Однако, даже после того как у власти официально утвердилась партия, заслуги Норманна ничего не значили перед фактом - он никому не нужен. Закон, утверждённый вождём, прямо говорил, что в военное руководство может быть принят лишь бесполый человек, являющийся членом военной семьи. Новоявленное государство, боясь возможной ещё одной революции, хотело полностью расчистить военные структуры для своих людей, поэтому по карьерной лестнице мог подняться лишь член военной "семьи". "Семьей" это было назвать трудно (сам термин "семья" был упразднён), ведь бесполые дети взращивались в специальных интернатах, где объединённые в коммуны с малых лет постигали азы военной муштры. Учёные считали, что это предаст армии неуязвимость, как у древнегреческих воинов. В остальном такой жёсткий гендерный отбор не проводился, хотя на должность и предпочитали бесполого человека мужчинам и женщинам. Чтобы стать обычным рядовым солдатом необходимо было лишь пройти процедуру обязательного чипования. В перспективе власти хотели ввести поголовную чипизацию населения. Была запущенна огромная кампания по пропагандированию этой идеи, которая, по их мнению, служила для повышения безопасности граждан, удобства и отказа от бумажных средств идентификации. Однако у правительства не нашлось на это достаточно средств, и дело отложили в долгий ящик.

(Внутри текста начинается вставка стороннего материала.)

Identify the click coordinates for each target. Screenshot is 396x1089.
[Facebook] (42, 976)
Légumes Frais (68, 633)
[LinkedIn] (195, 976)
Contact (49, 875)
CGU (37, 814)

Несмотря на то, что с военной службой Ньюману не повезло, его на второй месяц после окончания революции с таким послужным списком охотно взяли в Комитет по борьбе с инакомыслием, который тогда только учредили. Так в КПБИ Норманн проработал чуть больше двух лет.
Глава 3. Торг.
Норманн, укутанный в одеяло, лежал на койке, глядя в сероватый потолок своей новой комнаты, куда его перевели после инцидента в столовой. Это была палата интенсивной терапии, где больные психиатрического хосписа отходили несколько дней, а после чего возвращались обратно на свою койку. Планировкой они абсолютно не отличались, но Ньюман понял, что находится в совершенно другой комнате потому, что рядом не было его безымянного собеседника, к которому он порядком привык за эти дни.

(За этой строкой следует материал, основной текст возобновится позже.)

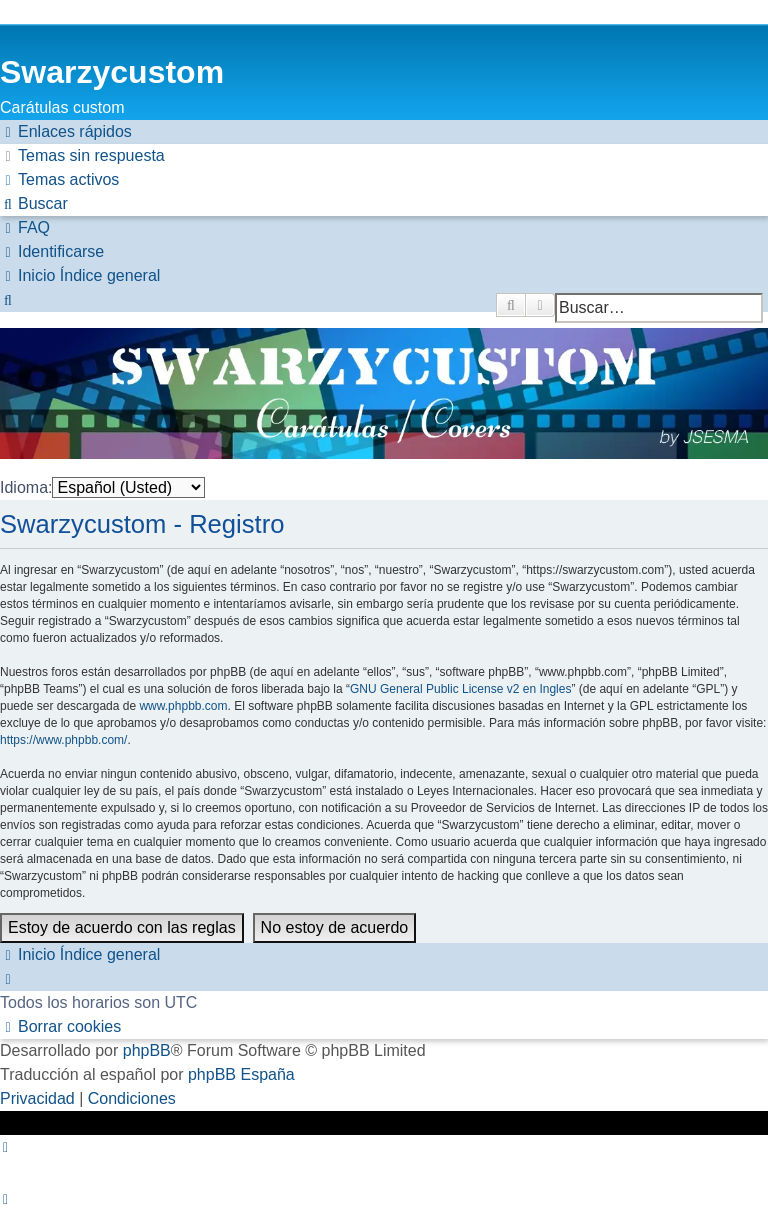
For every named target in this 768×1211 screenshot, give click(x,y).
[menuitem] (82, 156)
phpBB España (241, 1074)
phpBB (147, 1050)
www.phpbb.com (183, 706)
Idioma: (26, 487)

Время тянулось очень медленно. Норманн, едва отлежавшись, изрядно заскучал и захотел чем-нибудь заняться. Однако, в равной мере, он и не хотел вставать с кровати, где ему было достаточно комфортно. Внутри него, помимо физиологических процессов, происходил моральный торг - своеобразная борьба за жизнь в таком простом вопросе - движение или койка?

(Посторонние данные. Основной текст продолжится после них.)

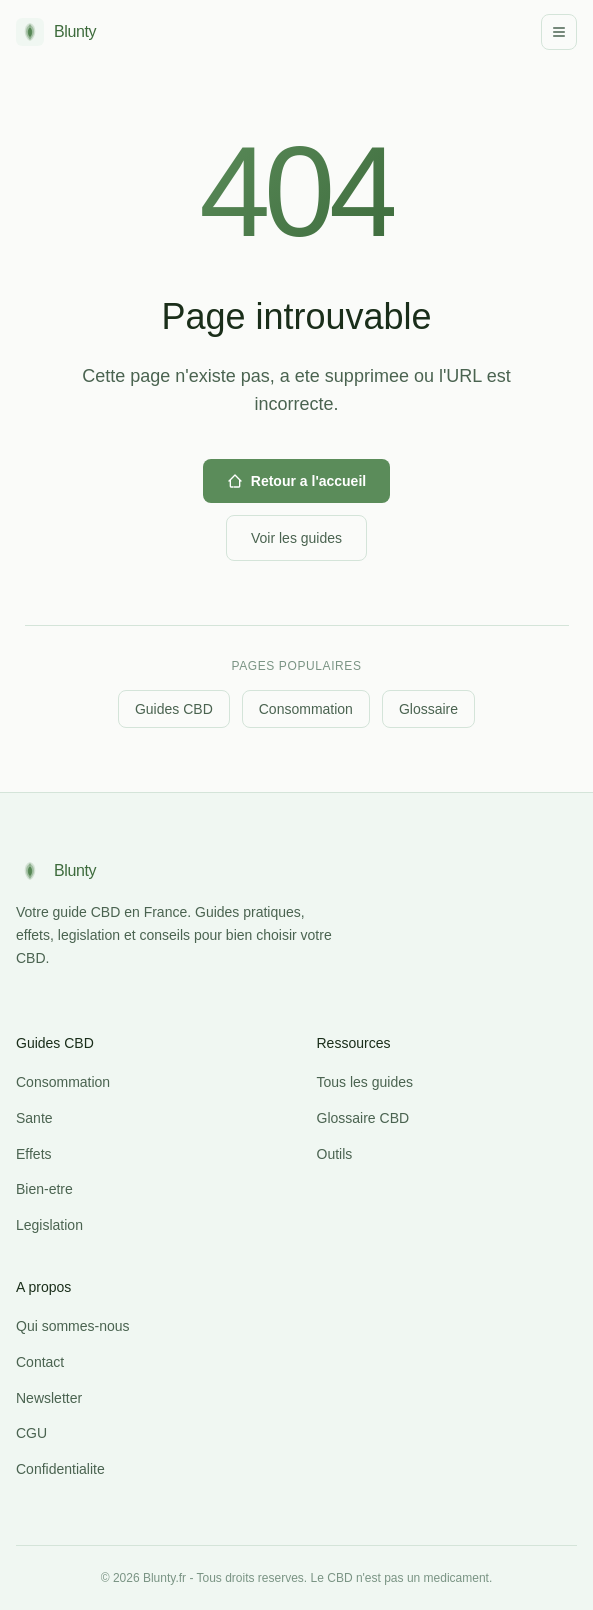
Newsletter (49, 1398)
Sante (34, 1118)
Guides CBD (174, 709)
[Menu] (559, 32)
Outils (335, 1154)
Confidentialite (60, 1469)
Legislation (49, 1225)
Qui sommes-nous (73, 1326)
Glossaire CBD (363, 1118)
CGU (31, 1433)
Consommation (306, 709)
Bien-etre (44, 1189)
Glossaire (428, 709)
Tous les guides (365, 1082)
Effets (34, 1154)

По тоненькой трубке в вену текла "спасительная жидкость", которая вызывала лёгкое желание сна. Норманн же пытался всячески препятствовать этому желанию. В его голове возникало тысячи мыслей, которые он никак не мог обуздать. Но одна единственные мысль была более "необузданной", чем все остальные. Что если его мир и впрямь лишь иллюзия, спроектированная его же мозгом. Ведь Норманн, даже подсознательно, пытался увести себя от этой горькой реальности - сберечь себя, оградить зоной комфорта. Так происходило всю жизнь, в которой он врал себе о том, что есть общество, которое нуждается в нём; то, что его идеалам должен кто-то следовать и кто-то их должен уважать... А что, если он и впрямь безумен?